Data records:

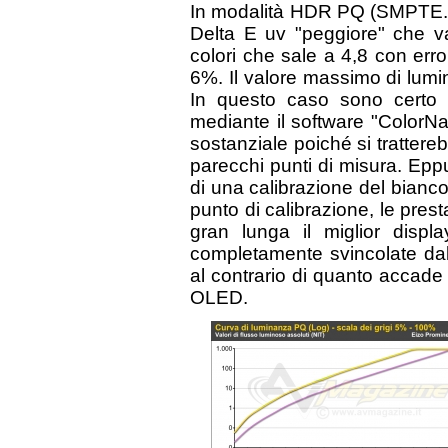
In modalità HDR PQ (SMPTE.20
Delta E uv "peggiore" che va
colori che sale a 4,8 con erro
6%. Il valore massimo di lumi
In questo caso sono certo c
mediante il software "ColorN
sostanziale poiché si tratter
parecchi punti di misura. Eppur
di una calibrazione del bianc
punto di calibrazione, le pre
gran lunga il miglior disp
completamente svincolate dal
al contrario di quanto accade
OLED.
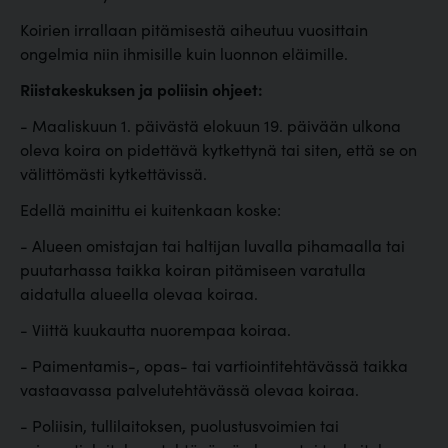
Koirien irrallaan pitämisestä aiheutuu vuosittain
ongelmia niin ihmisille kuin luonnon eläimille.
Riistakeskuksen ja poliisin ohjeet:
- Maaliskuun 1. päivästä elokuun 19. päivään ulkona
oleva koira on pidettävä kytkettynä tai siten, että se on
välittömästi kytkettävissä.
Edellä mainittu ei kuitenkaan koske:
- Alueen omistajan tai haltijan luvalla pihamaalla tai
puutarhassa taikka koiran pitämiseen varatulla
aidatulla alueella olevaa koiraa.
- Viittä kuukautta nuorempaa koiraa.
- Paimentamis-, opas- tai vartiointitehtävässä taikka
vastaavassa palvelutehtävässä olevaa koiraa.
- Poliisin, tullilaitoksen, puolustusvoimien tai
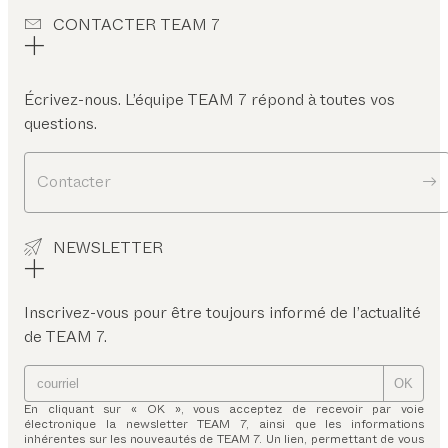
CONTACTER TEAM 7
Écrivez-nous. L’équipe TEAM 7 répond à toutes vos
questions.
Contacter
NEWSLETTER
Inscrivez-vous pour être toujours informé de l’actualité
de TEAM 7.
OK
En cliquant sur « OK », vous acceptez de recevoir par voie
électronique la newsletter TEAM 7, ainsi que les informations
inhérentes sur les nouveautés de TEAM 7. Un lien, permettant de vous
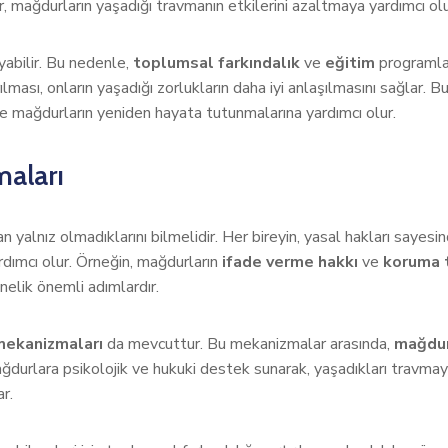
er, mağdurların yaşadığı travmanın etkilerini azaltmaya yardımcı olu
yabilir. Bu nedenle,
toplumsal farkındalık
ve
eğitim
programlar
ılması, onların yaşadığı zorlukların daha iyi anlaşılmasını sağlar.
ile mağdurların yeniden hayata tutunmalarına yardımcı olur.
aları
 yalnız olmadıklarını bilmelidir. Her bireyin, yasal hakları sayesi
rdımcı olur. Örneğin, mağdurların
ifade verme hakkı
ve
koruma 
nelik önemli adımlardır.
ekanizmaları
da mevcuttur. Bu mekanizmalar arasında,
mağdur
urlara psikolojik ve hukuki destek sunarak, yaşadıkları travmayı
r.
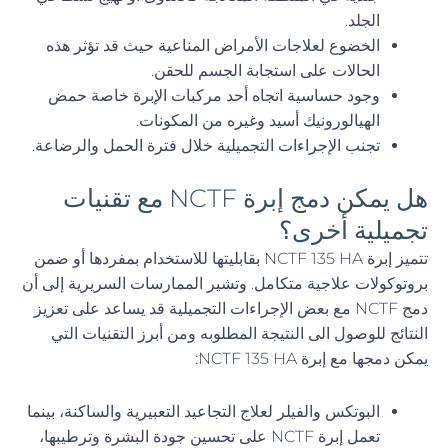
الجلد.
الخضوع لعلاجات الأمراض المناعية حيث قد تؤثر هذه
الحالات على استجابة الجسم للحقن.
وجود حساسية اتجاه أحد مركبات الإبرة خاصة حمض
الهيالورونيك أسيد وغيره من المكونات.
تجنب الإجراءات التجميلية خلال فترة الحمل والرضاعة.
هل يمكن دمج إبرة NCTF مع تقنيات
تجميلية أخرى؟
تتميز إبرة NCTF 135 HA بقابليتها للاستخدام بمفردها أو ضمن
بروتوكولات علاجية متكامل. وتشير الممارسات السريرية إلى أن
دمج NCTF مع بعض الإجراءات التجميلية قد يساعد على تعزيز
النتائج للوصول الى النتيجة المطلوبه ومن أبرز التقنيات التي
يمكن دمجها مع إبرة NCTF 135 HA:
البوتكس والفيلر لعلاج التجاعيد التعبيرية والساكنة، بينما
تعمل إبرة NCTF على تحسين جودة البشرة وترطيبها،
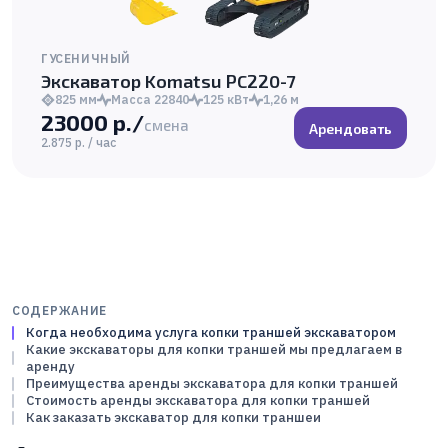
ГУСЕНИЧНЫЙ
Экскаватор Komatsu PC220-7
825 мм
Масса 22840
125 кВт
1,26 м
23000 р./
смена
Арендовать
2.875 р. / час
СОДЕРЖАНИЕ
Когда необходима услуга копки траншей экскаватором
Какие экскаваторы для копки траншей мы предлагаем в
аренду
Преимущества аренды экскаватора для копки траншей
Стоимость аренды экскаватора для копки траншей
Как заказать экскаватор для копки траншеи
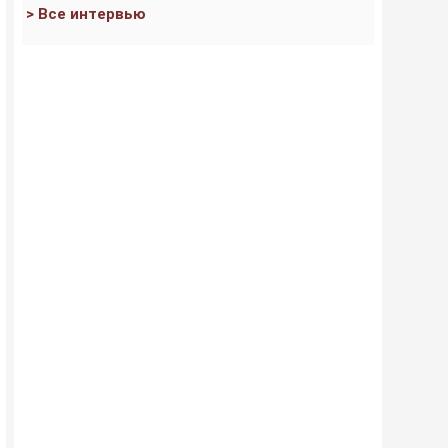
> Все интервью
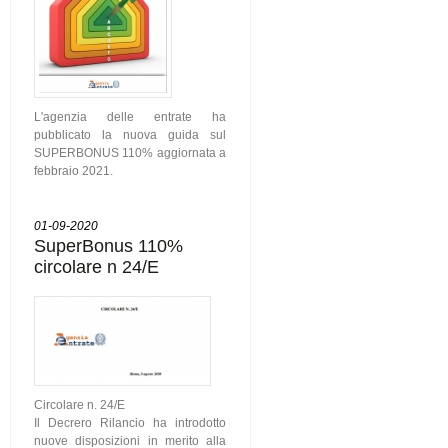
L'agenzia delle entrate ha
pubblicato la nuova guida sul
SUPERBONUS 110% aggiornata a
febbraio 2021.
01-09-2020
SuperBonus 110%
circolare n 24/E
Circolare n. 24/E
Il Decrero Rilancio ha introdotto
nuove disposizioni in merito alla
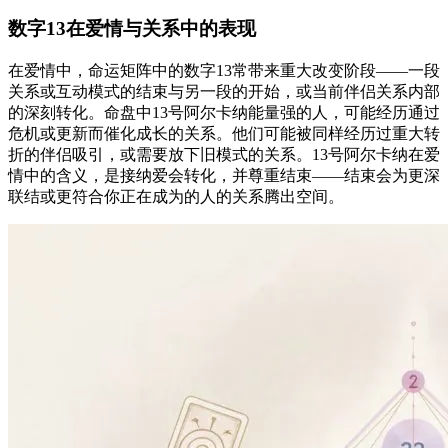
数字13在爱情与关系中的表现
在爱情中，命运矩阵中的数字13常带来重大改变阶段——一段
关系或互动模式的结束与另一段的开始，或当前伴侣关系内部
的深刻转化。命盘中13号阿尔卡纳能量强的人，可能经历通过
危机或更新而催化成长的关系。他们可能被同样经历过重大转
折的伴侣吸引，或需要放下旧模式的关系。13号阿尔卡纳在爱
情中的含义，是接纳爱会转化，并尊重结束——结束会为更深
联结或更符合你正在成为的人的关系腾出空间。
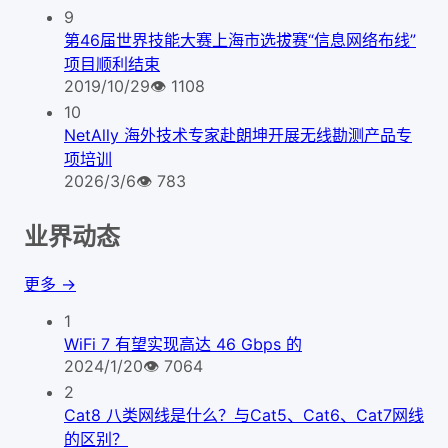
9
第46届世界技能大赛上海市选拔赛“信息网络布线”
项目顺利结束
2019/10/29
👁
1108
10
NetAlly 海外技术专家赴朗坤开展无线勘测产品专
项培训
2026/3/6
👁
783
业界动态
更多 →
1
WiFi 7 有望实现高达 46 Gbps 的
2024/1/20
👁
7064
2
Cat8 八类网线是什么？与Cat5、Cat6、Cat7网线
的区别？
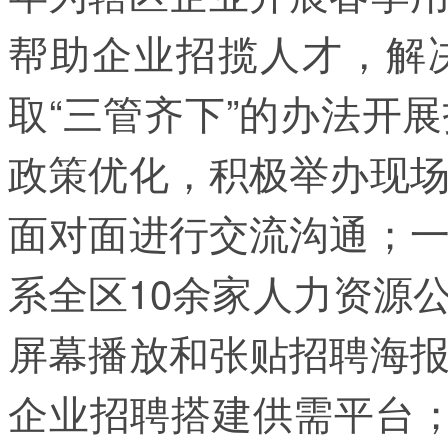
帮助企业招揽人才，解
取“三管齐下”的办法开
政策优化，积极举办现
面对面进行交流沟通；
系全区10余家人力资源
屏幕播放和张贴招聘海
企业招聘搭建供需平台；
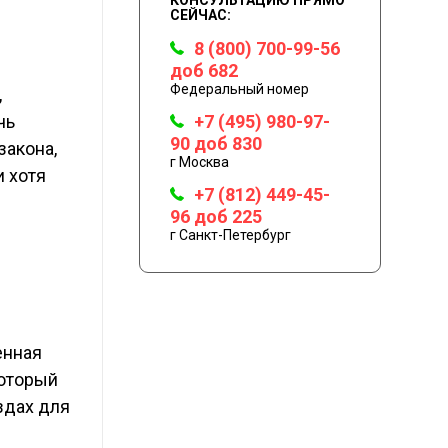
СЕЙЧАС:
8 (800) 700-99-56
доб 682
Федеральный номер
,
+7 (495) 980-97-
чь
90 доб 830
закона,
г Москва
 хотя
+7 (812) 449-45-
96 доб 225
г Санкт-Петербург
енная
который
здах для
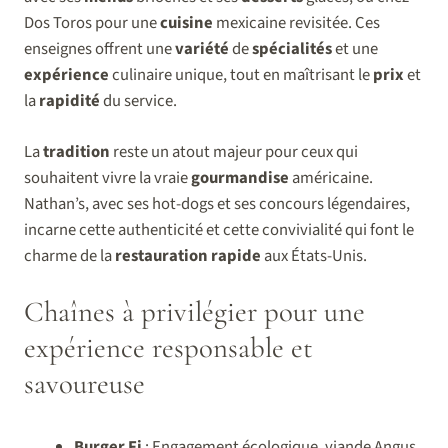
Dos Toros pour une
cuisine
mexicaine revisitée. Ces
enseignes offrent une
variété
de
spécialités
et une
expérience
culinaire unique, tout en maîtrisant le
prix
et
la
rapidité
du service.
La
tradition
reste un atout majeur pour ceux qui
souhaitent vivre la vraie
gourmandise
américaine.
Nathan’s, avec ses hot-dogs et ses concours légendaires,
incarne cette authenticité et cette convivialité qui font le
charme de la
restauration rapide
aux États-Unis.
Chaînes à privilégier pour une
expérience responsable et
savoureuse
Burger Fi
: Engagement écologique, viande Angus,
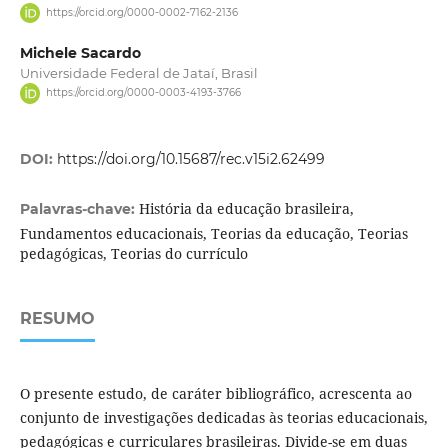
https://orcid.org/0000-0002-7162-2136
Michele Sacardo
Universidade Federal de Jataí, Brasil
https://orcid.org/0000-0003-4193-3766
DOI:
https://doi.org/10.15687/rec.v15i2.62499
História da educação brasileira,
Palavras-chave:
Fundamentos educacionais, Teorias da educação, Teorias
pedagógicas, Teorias do currículo
RESUMO
O presente estudo, de caráter bibliográfico, acrescenta ao
conjunto de investigações dedicadas às teorias educacionais,
pedagógicas e curriculares brasileiras. Divide-se em duas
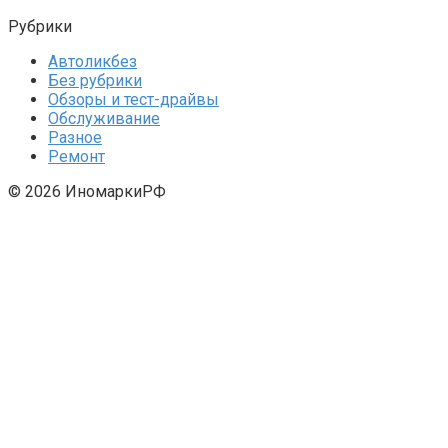
Рубрики
Автоликбез
Без рубрики
Обзоры и тест-драйвы
Обслуживание
Разное
Ремонт
© 2026 ИномаркиРФ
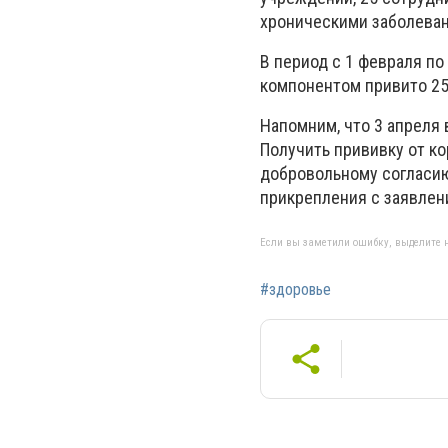
хроническими заболеван
В период с 1 февраля по
компонентом привито 25
Напомним, что 3 апреля
Получить прививку от к
добровольному согласию
прикрепления с заявлен
Если вы заметили ошибку, выделите н
#здоровье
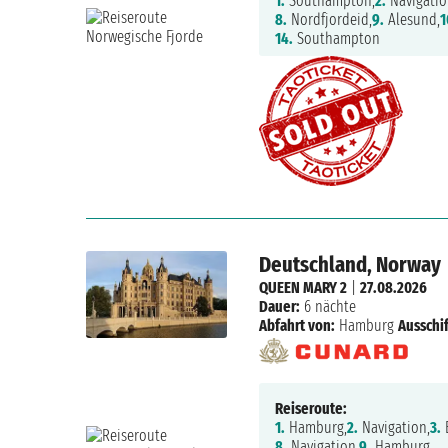
1.
Southampton,
2.
Navigatio
8.
Nordfjordeid,
9.
Alesund,
1
14.
Southampton
Deutschland, Norway
QUEEN MARY 2
|
27.08.2026
Dauer:
6 nächte
Abfahrt von:
Hamburg
Ausschi
Reiseroute:
1.
Hamburg,
2.
Navigation,
3.
8.
Navigation,
9.
Hamburg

Exercise instructions: Transcribe each entry above character for character, omitting pictures.

Result below:
In modalità HDR PQ (SMPTE.20
Delta E uv "peggiore" che va
colori che sale a 4,8 con erro
6%. Il valore massimo di lumi
In questo caso sono certo c
mediante il software "ColorN
sostanziale poiché si tratter
parecchi punti di misura. Eppur
di una calibrazione del bianc
punto di calibrazione, le pre
gran lunga il miglior disp
completamente svincolate dal
al contrario di quanto accade
OLED.
Koirien irrallaan pitämisestä aiheutuu vuosittain
ongelmia niin ihmisille kuin luonnon eläimille.
Riistakeskuksen ja poliisin ohjeet:
- Maaliskuun 1. päivästä elokuun 19. päivään ulkona
oleva koira on pidettävä kytkettynä tai siten, että se on
välittömästi kytkettävissä.
Edellä mainittu ei kuitenkaan koske:
- Alueen omistajan tai haltijan luvalla pihamaalla tai
puutarhassa taikka koiran pitämiseen varatulla
aidatulla alueella olevaa koiraa.
- Viittä kuukautta nuorempaa koiraa.
- Paimentamis-, opas- tai vartiointitehtävässä taikka
vastaavassa palvelutehtävässä olevaa koiraa.
- Poliisin, tullilaitoksen, puolustusvoimien tai
CONTACTER TEAM 7
Écrivez-nous. L’équipe TEAM 7 répond à toutes vos
questions.
Contacter
NEWSLETTER
Inscrivez-vous pour être toujours informé de l’actualité
de TEAM 7.
OK
En cliquant sur « OK », vous acceptez de recevoir par voie
électronique la newsletter TEAM 7, ainsi que les informations
inhérentes sur les nouveautés de TEAM 7. Un lien, permettant de vous
er, mağdurların yaşadığı travmanın etkilerini azaltmaya yardımcı olu
yabilir. Bu nedenle,
toplumsal farkındalık
ve
eğitim
programlar
ılması, onların yaşadığı zorlukların daha iyi anlaşılmasını sağlar.
ile mağdurların yeniden hayata tutunmalarına yardımcı olur.
aları
 yalnız olmadıklarını bilmelidir. Her bireyin, yasal hakları sayesi
rdımcı olur. Örneğin, mağdurların
ifade verme hakkı
ve
koruma 
nelik önemli adımlardır.
ekanizmaları
da mevcuttur. Bu mekanizmalar arasında,
mağdur
urlara psikolojik ve hukuki destek sunarak, yaşadıkları travmayı
r.
الجلد.
الخضوع لعلاجات الأمراض المناعية حيث قد تؤثر هذه
الحالات على استجابة الجسم للحقن.
وجود حساسية اتجاه أحد مركبات الإبرة خاصة حمض
الهيالورونيك أسيد وغيره من المكونات.
تجنب الإجراءات التجميلية خلال فترة الحمل والرضاعة.
هل يمكن دمج إبرة NCTF مع تقنيات
تجميلية أخرى؟
تتميز إبرة NCTF 135 HA بقابليتها للاستخدام بمفردها أو ضمن
بروتوكولات علاجية متكامل. وتشير الممارسات السريرية إلى أن
دمج NCTF مع بعض الإجراءات التجميلية قد يساعد على تعزيز
النتائج للوصول الى النتيجة المطلوبه ومن أبرز التقنيات التي
يمكن دمجها مع إبرة NCTF 135 HA:
البوتكس والفيلر لعلاج التجاعيد التعبيرية والساكنة، بينما
تعمل إبرة NCTF على تحسين جودة البشرة وترطيبها،
ГУСЕНИЧНЫЙ
Экскаватор Komatsu PC220-7
825 мм
Масса 22840
125 кВт
1,26 м
23000 р./
смена
Арендовать
2.875 р. / час
СОДЕРЖАНИЕ
Когда необходима услуга копки траншей экскаватором
Какие экскаваторы для копки траншей мы предлагаем в
аренду
Преимущества аренды экскаватора для копки траншей
Стоимость аренды экскаватора для копки траншей
Как заказать экскаватор для копки траншеи
> Все интервью
L'agenzia delle entrate ha
pubblicato la nuova guida sul
SUPERBONUS 110% aggiornata a
febbraio 2021.
01-09-2020
SuperBonus 110%
circolare n 24/E
Circolare n. 24/E
Il Decrero Rilancio ha introdotto
nuove disposizioni in merito alla
数字13在爱情与关系中的表现
在爱情中，命运矩阵中的数字13常带来重大改变阶段——一段
关系或互动模式的结束与另一段的开始，或当前伴侣关系内部
的深刻转化。命盘中13号阿尔卡纳能量强的人，可能经历通过
危机或更新而催化成长的关系。他们可能被同样经历过重大转
折的伴侣吸引，或需要放下旧模式的关系。13号阿尔卡纳在爱
情中的含义，是接纳爱会转化，并尊重结束——结束会为更深
联结或更符合你正在成为的人的关系腾出空间。
9
第46届世界技能大赛上海市选拔赛“信息网络布线”
项目顺利结束
2019/10/29
👁
1108
10
NetAlly 海外技术专家赴朗坤开展无线勘测产品专
项培训
2026/3/6
👁
783
业界动态
更多 →
1
WiFi 7 有望实现高达 46 Gbps 的
2024/1/20
👁
7064
2
Cat8 八类网线是什么？与Cat5、Cat6、Cat7网线
的区别？
帮助企业招揽人才，解
取“三管齐下”的办法开
政策优化，积极举办现
面对面进行交流沟通；
系全区10余家人力资源
屏幕播放和张贴招聘海
企业招聘搭建供需平台；
СЕЙЧАС:
8 (800) 700-99-56
доб 682
Федеральный номер
,
+7 (495) 980-97-
чь
90 доб 830
закона,
г Москва
 хотя
+7 (812) 449-45-
96 доб 225
г Санкт-Петербург
енная
который
здах для
Dos Toros pour une
cuisine
mexicaine revisitée. Ces
enseignes offrent une
variété
de
spécialités
et une
expérience
culinaire unique, tout en maîtrisant le
prix
et
la
rapidité
du service.
La
tradition
reste un atout majeur pour ceux qui
souhaitent vivre la vraie
gourmandise
américaine.
Nathan’s, avec ses hot-dogs et ses concours légendaires,
incarne cette authenticité et cette convivialité qui font le
charme de la
restauration rapide
aux États-Unis.
Chaînes à privilégier pour une
expérience responsable et
savoureuse
Burger Fi
: Engagement écologique, viande Angus,
https://orcid.org/0000-0002-7162-2136
Michele Sacardo
Universidade Federal de Jataí, Brasil
https://orcid.org/0000-0003-4193-3766
DOI:
https://doi.org/10.15687/rec.v15i2.62499
História da educação brasileira,
Palavras-chave:
Fundamentos educacionais, Teorias da educação, Teorias
pedagógicas, Teorias do currículo
RESUMO
O presente estudo, de caráter bibliográfico, acrescenta ao
conjunto de investigações dedicadas às teorias educacionais,
pedagógicas e curriculares brasileiras. Divide-se em duas
Рубрики
Автоликбез
Без рубрики
Обзоры и тест-драйвы
Обслуживание
Разное
Ремонт
© 2026 ИномаркиРФ
хроническими заболеван
В период с 1 февраля по
компонентом привито 25
Напомним, что 3 апреля
Получить прививку от к
добровольному согласию
прикрепления с заявлен
Если вы заметили ошибку, выделите н
#здоровье
1.
Southampton,
2.
Navigatio
8.
Nordfjordeid,
9.
Alesund,
1
14.
Southampton
Deutschland, Norway
QUEEN MARY 2
|
27.08.2026
Dauer:
6 nächte
Abfahrt von:
Hamburg
Ausschi
Reiseroute:
1.
Hamburg,
2.
Navigation,
3.
8.
Navigation,
9.
Hamburg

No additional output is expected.